Stored data:
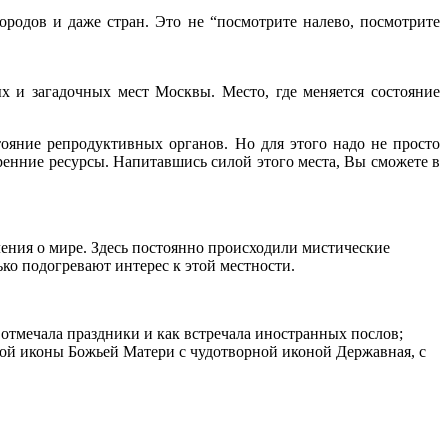
родов и даже стран. Это не “посмотрите налево, посмотрите
х и загадочных мест Москвы. Место, где меняется состояние
ояние репродуктивных органов. Но для этого надо не просто
тренние ресурсы. Напитавшись силой этого места, Вы сможете в
ления о мире. Здесь постоянно происходили мистические
ко подогревают интерес к этой местности.
отмечала праздники и как встречала иностранных послов;
ской иконы Божьей Матери с чудотворной иконой Державная, с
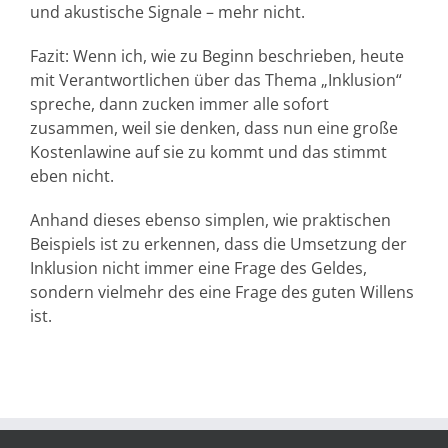
und akustische Signale – mehr nicht.
Fazit: Wenn ich, wie zu Beginn beschrieben, heute
mit Verantwortlichen über das Thema „Inklusion“
spreche, dann zucken immer alle sofort
zusammen, weil sie denken, dass nun eine große
Kostenlawine auf sie zu kommt und das stimmt
eben nicht.
Anhand dieses ebenso simplen, wie praktischen
Beispiels ist zu erkennen, dass die Umsetzung der
Inklusion nicht immer eine Frage des Geldes,
sondern vielmehr des eine Frage des guten Willens
ist.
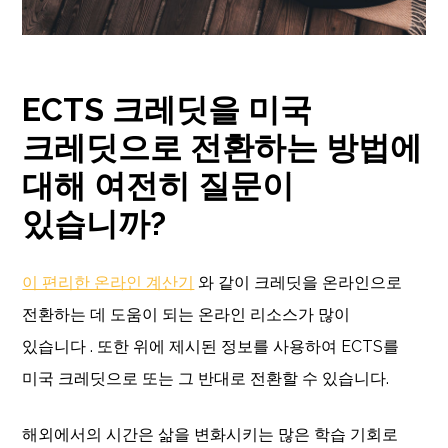
ECTS 크레딧을 미국
크레딧으로 전환하는 방법에
대해 여전히 질문이
있습니까?
이 편리한 온라인 계산기
와 같이 크레딧을 온라인으로
전환하는 데 도움이 되는 온라인 리소스가 많이
있습니다 . 또한 위에 제시된 정보를 사용하여 ECTS를
미국 크레딧으로 또는 그 반대로 전환할 수 있습니다.
해외에서의 시간은 삶을 변화시키는 많은 학습 기회로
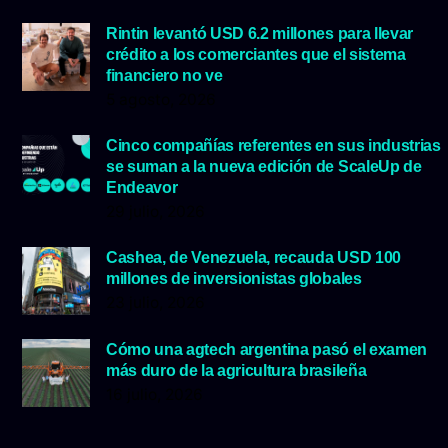
Rintin levantó USD 6.2 millones para llevar
crédito a los comerciantes que el sistema
financiero no ve
5 agosto, 2026
Cinco compañías referentes en sus industrias
se suman a la nueva edición de ScaleUp de
Endeavor
29 julio, 2026
Cashea, de Venezuela, recauda USD 100
millones de inversionistas globales
23 julio, 2026
Cómo una agtech argentina pasó el examen
más duro de la agricultura brasileña
16 julio, 2026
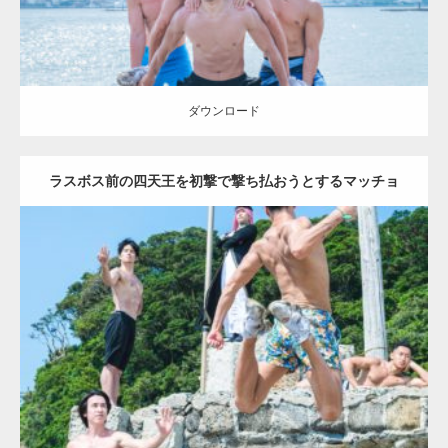
ダウンロード
ラスボス前の四天王を初撃で撃ち払おうとするマッチョ
(縦写真)
Update:
2023.09.6
Category:
海のマッチョ2
inori
AKIHITO(細マッチョ)
SOSUKE
外資系
筋肉
背中
闘うマッチョ
ダウンロード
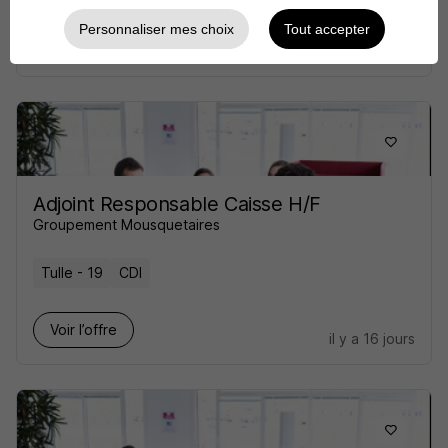
Personnaliser mes choix
Tout accepter
Voir l’offre
il y a 25 jours
Adjoint Responsable Caisse H/F
Groupement Mousquetaires
Tulle - 19
CDI
Voir l’offre
il y a 16 jours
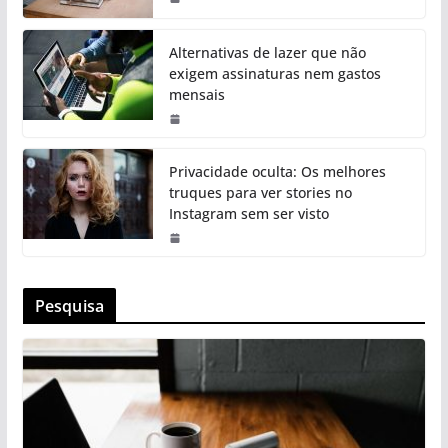
Alternativas de lazer que não
exigem assinaturas nem gastos
mensais
Privacidade oculta: Os melhores
truques para ver stories no
Instagram sem ser visto
Pesquisa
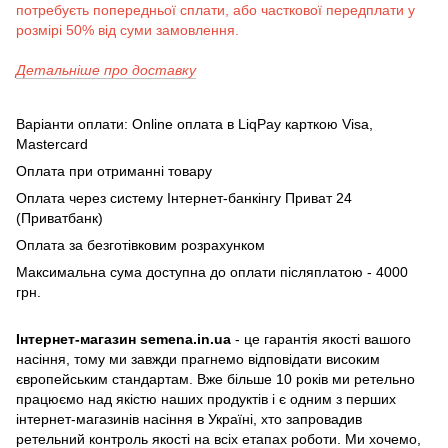
потребуєть попередньої сплати, або часткової передплати у
розмірі 50% від суми замовлення.
Детальніше про доставку
Варіанти оплати: Online оплата в LiqPay карткою Visa,
Mastercard
Оплата при отриманні товару
Оплата через систему Інтернет-банкінгу Приват 24
(Приватбанк)
Оплата за безготівковим розрахунком
Максимальна сума доступна до оплати післяплатою - 4000
грн.
Інтернет-магазин semena.in.ua
- це гарантія якості вашого
насіння, тому ми завжди прагнемо відповідати високим
європейським стандартам. Вже більше 10 років ми ретельно
працюємо над якістю наших продуктів і є одним з перших
інтернет-магазинів насіння в Україні, хто запровадив
ретельний контроль якості на всіх етапах роботи. Ми хочемо,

Your assignment:
The output should consist of every entry above, printed exactly, with the images removed.

Response:
родов и даже стран. Это не “посмотрите налево, посмотрите
х и загадочных мест Москвы. Место, где меняется состояние
ояние репродуктивных органов. Но для этого надо не просто
тренние ресурсы. Напитавшись силой этого места, Вы сможете в
ления о мире. Здесь постоянно происходили мистические
ко подогревают интерес к этой местности.
отмечала праздники и как встречала иностранных послов;
ской иконы Божьей Матери с чудотворной иконой Державная, с
und akustische Signale – mehr nicht.
Fazit: Wenn ich, wie zu Beginn beschrieben, heute
mit Verantwortlichen über das Thema „Inklusion“
spreche, dann zucken immer alle sofort
zusammen, weil sie denken, dass nun eine große
Kostenlawine auf sie zu kommt und das stimmt
eben nicht.
Anhand dieses ebenso simplen, wie praktischen
Beispiels ist zu erkennen, dass die Umsetzung der
Inklusion nicht immer eine Frage des Geldes,
sondern vielmehr des eine Frage des guten Willens
ist.
ECTS 크레딧을 미국
크레딧으로 전환하는 방법에
대해 여전히 질문이
있습니까?
이 편리한 온라인 계산기
와 같이 크레딧을 온라인으로
전환하는 데 도움이 되는 온라인 리소스가 많이
있습니다 . 또한 위에 제시된 정보를 사용하여 ECTS를
미국 크레딧으로 또는 그 반대로 전환할 수 있습니다.
해외에서의 시간은 삶을 변화시키는 많은 학습 기회로
Rintin levantó USD 6.2 millones para llevar
crédito a los comerciantes que el sistema
financiero no ve
5 agosto, 2026
Cinco compañías referentes en sus industrias
se suman a la nueva edición de ScaleUp de
Endeavor
29 julio, 2026
Cashea, de Venezuela, recauda USD 100
millones de inversionistas globales
23 julio, 2026
Cómo una agtech argentina pasó el examen
más duro de la agricultura brasileña
16 julio, 2026
ダウンロード
ラスボス前の四天王を初撃で撃ち払おうとするマッチョ
(縦写真)
Update:
2023.09.6
Category:
海のマッチョ2
inori
AKIHITO(細マッチョ)
SOSUKE
外資系
筋肉
背中
闘うマッチョ
ダウンロード
Personnaliser mes choix
Tout accepter
Voir l’offre
il y a 25 jours
Adjoint Responsable Caisse H/F
Groupement Mousquetaires
Tulle - 19
CDI
Voir l’offre
il y a 16 jours
Alternativas de lazer que não
exigem assinaturas nem gastos
mensais
Privacidade oculta: Os melhores
truques para ver stories no
Instagram sem ser visto
Pesquisa
потребуєть попередньої сплати, або часткової передплати у
розмірі 50% від суми замовлення.
Детальніше про доставку
Варіанти оплати: Online оплата в LiqPay карткою Visa,
Mastercard
Оплата при отриманні товару
Оплата через систему Інтернет-банкінгу Приват 24
(Приватбанк)
Оплата за безготівковим розрахунком
Максимальна сума доступна до оплати післяплатою - 4000
грн.
Інтернет-магазин semena.in.ua
- це гарантія якості вашого
насіння, тому ми завжди прагнемо відповідати високим
європейським стандартам. Вже більше 10 років ми ретельно
працюємо над якістю наших продуктів і є одним з перших
інтернет-магазинів насіння в Україні, хто запровадив
ретельний контроль якості на всіх етапах роботи. Ми хочемо,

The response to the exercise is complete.